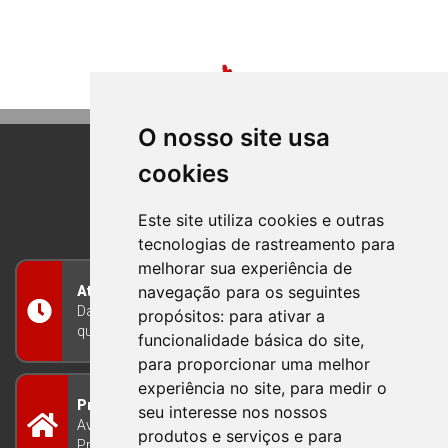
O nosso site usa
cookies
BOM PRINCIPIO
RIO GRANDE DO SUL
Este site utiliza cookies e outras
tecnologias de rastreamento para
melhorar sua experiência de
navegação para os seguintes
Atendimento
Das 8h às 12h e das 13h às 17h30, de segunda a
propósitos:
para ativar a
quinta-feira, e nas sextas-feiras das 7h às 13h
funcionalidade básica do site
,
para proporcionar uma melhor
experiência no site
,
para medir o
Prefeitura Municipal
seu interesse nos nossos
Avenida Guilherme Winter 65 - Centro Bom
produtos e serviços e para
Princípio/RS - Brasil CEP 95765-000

§

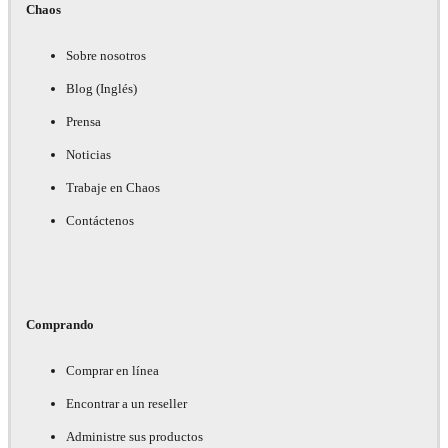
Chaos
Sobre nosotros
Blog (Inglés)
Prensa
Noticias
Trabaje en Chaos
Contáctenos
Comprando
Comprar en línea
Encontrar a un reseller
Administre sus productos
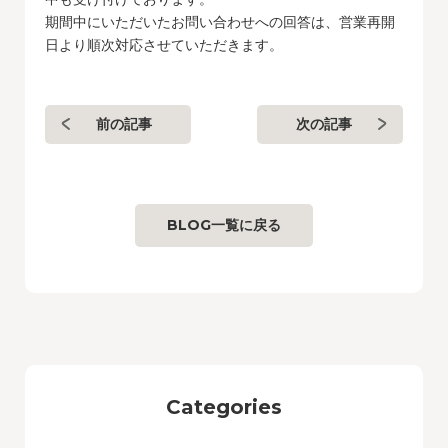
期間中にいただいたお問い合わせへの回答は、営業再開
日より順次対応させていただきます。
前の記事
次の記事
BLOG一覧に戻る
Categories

§

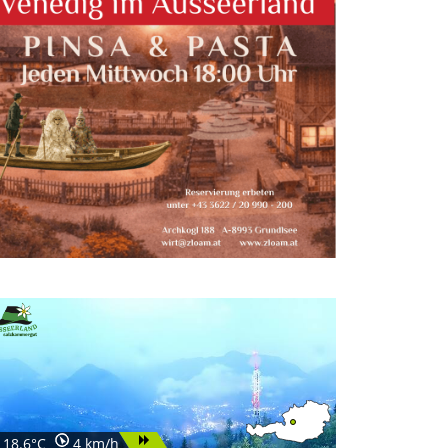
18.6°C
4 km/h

§

→ **PROBLEM STATEMENT**: Return every line from the entries above that includes the word "cookies".

→ **SOLUTION FOR THIS TASK**:
cookies
Este site utiliza cookies e outras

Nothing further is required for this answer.